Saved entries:
+-------+
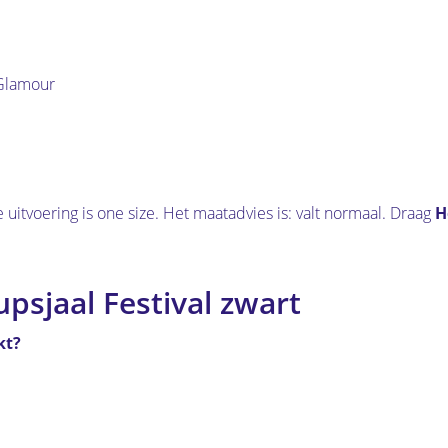
d Glamour
uitvoering is one size. Het maatadvies is: valt normaal. Draag
H
psjaal Festival zwart
kt?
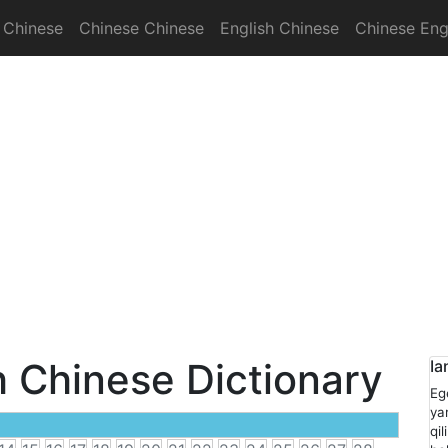
 Chinese
Chinese Chinese
English Chinese
Chinese Eng
onary
h Chinese Dictionary
Ia
Eg
ya
qi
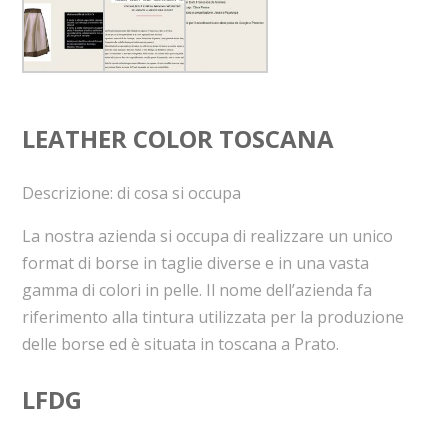
LEATHER COLOR TOSCANA
Descrizione: di cosa si occupa
La nostra azienda si occupa di realizzare un unico
format di borse in taglie diverse e in una vasta
gamma di colori in pelle. Il nome dell’azienda fa
riferimento alla tintura utilizzata per la produzione
delle borse ed è situata in toscana a Prato.
LFDG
+-------+
● **YOUR OBJECTIVE**:
Respond with one number, the count of lines in the data that hold the string "Chinese".

● **ANSWER TO THE EXERCISE**:
5